Appellant cites Estate of Schneider, 140 Cal.App.2d 710, 717, 296 P.2d 45, McColgan v. Walter Magee, Inc., 172 Cal. 182, 186, 155 P. 995, the Restatement Second of Trusts, and other authorities, in urging that the corpus is available to him because the trust is spendthrift. A spendthrift trust is one which provides that the interest of the beneficiary can neither be transferred by him nor reached by his creditors (County Nat. Bank & Trust Co. of Santa Barbara v. Sheppard, 136 Cal.App.2d 205, 288 P.2d 880). The trust agreement in this case does prevent alienation nor insulate the beneficiary's interest against the judgments of her creditors. All of the income and the additional corpus required for her support and obtainable by her from the trustee is subject to their claims. The purpose of the trust was not to avoid Mrs. Walton's just obligations but rather, as noted by this court in Walton v. Bank of California, supra, to free herself from the constant demands of her children.

This case represents a bold attempt to avoid the court's holding in Walton v. Bank of California, supra (hearing denied by the Supreme Court). In fact, the creditor's claim on a confessed judgment consists of the attorney's fee incurred by Mrs. Walton in her abortive effort to invalidate the trust and recover her properties. If the settlor is now permitted to impose unlimited obligations on the trust corpus regardless of the fact that she might otherwise be financially affluent, she can easily destroy the trust and obtain by indirection the very relief which she had been previously denied.

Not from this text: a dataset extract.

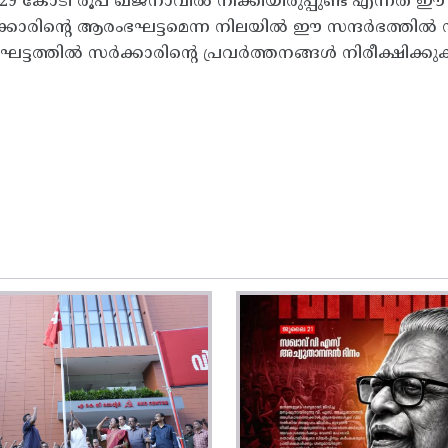
9 കോടി രൂപ ഖജനാവില്‍ നീക്കിയിരുപ്പുണ്ട് എന്നത് ഈ സര
ാരിന്റെ ആരംഭഘട്ടമെന്ന നിലയില്‍ ഈ സന്ദര്‍ഭത്തില്‍ ന
യഘട്ടത്തില്‍ സര്‍ക്കാരിന്റെ പ്രവര്‍ത്തനങ്ങള്‍ നിരീക്ഷ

The trust has been held irrevocable and the interests of Mrs. Walton's children as designated remainderman have become vested. While these interests are subject to divestment to the extent that the beneficiary's income is insufficient for her needs, they cannot be defeated by an invasion of the corpus contrary to the very terms of the trust agreement (Estate of Van Duesen, 30 Cal.2d 285, 293, 182 P.2d 565.)

The judgment rendered below does not deprive appellant of the right to reach any asset required to be paid to Mrs. Walton by her trustee. Although given an opportunity to do so, appellant refused to make any showing that Mrs. Walton's income was not sufficient for her reasonable needs, including the payment of his fee. We conclude that he did not justify the application of trust corpus to the payment of his judgment. Appellant is free to reassert his claim and make the required showing.

The judgment is affirmed.


1.  Article I, paragraph 3 of the trust provides: ‘If the income from this trust, together with income which the Trustor has from other sources, shall be insufficient in the discretion of the Trustee to provide reasonable support, medical care and comfort for the Trustor, then the Trustee may pay to, or apply for the benefit of the Trustor, so much of the principal as the Trustee may deem advisable. * * *’

2.  Section 156: ‘(1) Where a person creates for his own benefit a trust with a provision restraining the voluntary or involuntary transfer of his interest, his transferee or creditors can reach his interest. ‘(2) Where a person creates for his own benefit a trust for support or a discretionary trust, his transferee or creditors can reach the maximum amount which the trustee under the terms of the trust could pay to him or apply for his benefit.’

TAYLOR, Justice.

SHOEMAKER, P. J., and AGEE, J., concur.